08 Dec USCIS Director Cissna Advocates for Ending Diversity Visa Lottery and Restricting Family Immigration
Washington, D.C., December 8, 2017 – According to an opinion piece published in The Hill newspaper, the current Director of U.S. Citizenship & Immigration Services (“USCIS”) believes that the United States should eliminate the Diversity Visa Lottery, and restrict family-based immigration.
The Diversity Visa Lottery is an immigration program that allows persons from countries that have not sent many immigrants to the United States to apply for a yearly lottery offering a chance to obtain U.S. lawful permanent resident status (i.e., a green card). The Diversity Visa Lottery has a yearly pool of 50,000 green cards, which are made available on a regional priority basis across the world to applicants who have completed high school and have no serious criminal convictions. The regional allocation of Diversity Visa Lottery favors visa slots to persons from countries hailing from Europe or Africa to have a chance at a green card, compared to persons from countries such as India, China or Mexico – which have traditionally sent many immigrants to the United States.

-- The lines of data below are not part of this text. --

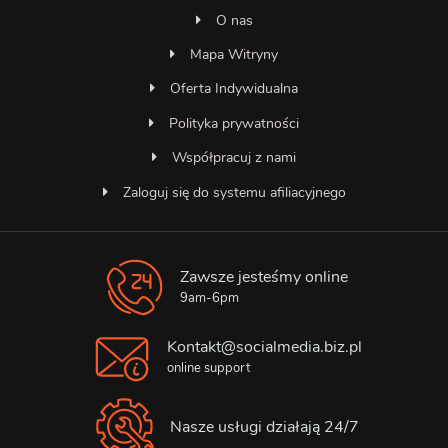
O nas
Mapa Witryny
Oferta Indywidualna
Polityka prywatności
Współpracuj z nami
Zaloguj się do systemu afiliacyjnego
Zawsze jesteśmy online
Asystent SocialMedia
Online — odpowiada natychmiast
9am-6pm
Kontakt@socialmedia.biz.pl
online support
Nasze usługi działają 24/7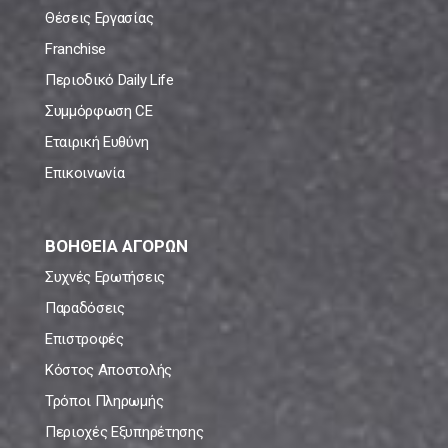
Θέσεις Εργασίας
Franchise
Περιοδικό Daily Life
Συμμόρφωση CE
Εταιρική Ευθύνη
Επικοινωνία
ΒΟΗΘΕΙΑ ΑΓΟΡΩΝ
Συχνές Ερωτήσεις
Παραδόσεις
Επιστροφές
Κόστος Αποστολής
Τρόποι Πληρωμής
Περιοχές Εξυπηρέτησης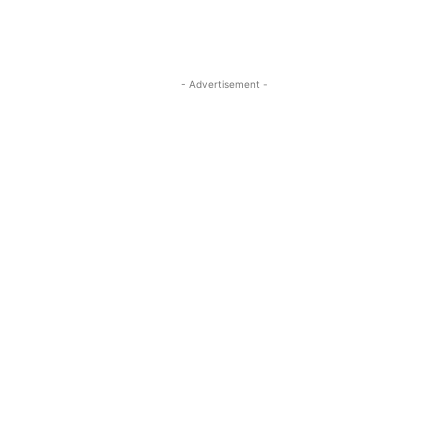
- Advertisement -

Director Francis Cissna’s call for limiting family-based immigration seeks to limit the scope of family reunification categories. Such proposals have been discussed on Capitol Hill in recent years. At present, family sponsored green cards allows U.S. citizens or U.S. green card holders to sponsor their spouse or children under age 21 who are unmarried. Additionally, family sponsorship for green cards is available to parents and siblings of U.S. citizens. While spouses, minor aged children or parents are not subject to green card waiting lists, the waiting lists for all other family sponsored categories are significant, reaching even decades of waiting for siblings of U.S. citizens.
Director Cissna argues that both the Diversity Visa and family reunification visa categories do not bring qualified immigrants to the United States and suffer from security concerns. Instead, the Director argues instead for a points-based system that would award priority to persons with skills, language proficiency or capital. The Director, however, does not indicate how security concerns would be improved under a points-based system in comparison to thorough background checks and security clearances for all immigrants put in place since the 9-11 terrorist attacks.
For decades, the U.S. immigration system has adopted two guiding principles: family reunification for family-sponsored green cards, and employment sponsorship for work-based green cards.